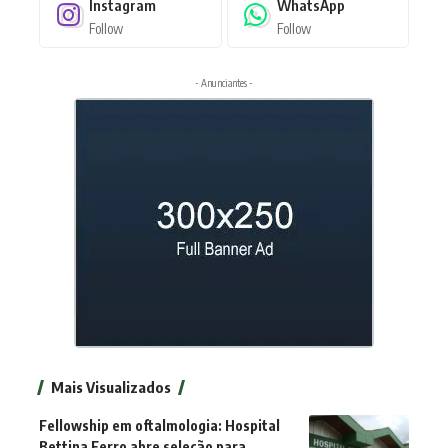
Instagram
WhatsApp
Follow
Follow
- Anunciantes -
Mais Visualizados
Fellowship em oftalmologia: Hospital
Bettina Ferro abre seleção para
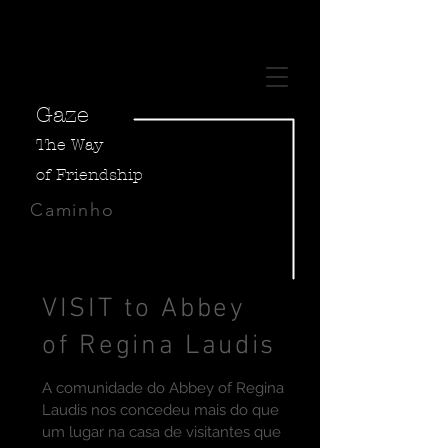
Gaze
The Way
of
Friendship
Caminho
VISIT to Abbey
of Regina Laudis
A comunidade do Abbey of Regina
Laudis nos concedeu mais do que
um lugar na casa de visitantes que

──────────────────────────────

→ **Aim of the task**
The full data, repeated exactly and stripped of its pictures, is the expected answer.

→ **Output of the task**
Instagram
WhatsApp
Follow
Follow
- Anunciantes -
Mais Visualizados
Fellowship em oftalmologia: Hospital
Bettina Ferro abre seleção para
Gaze
The Way
of
Friendship
Caminho
VISIT to Abbey
of Regina Laudis
A comunidade do Abbey of Regina
Laudis nos concedeu mais do que
um lugar na casa de visitantes que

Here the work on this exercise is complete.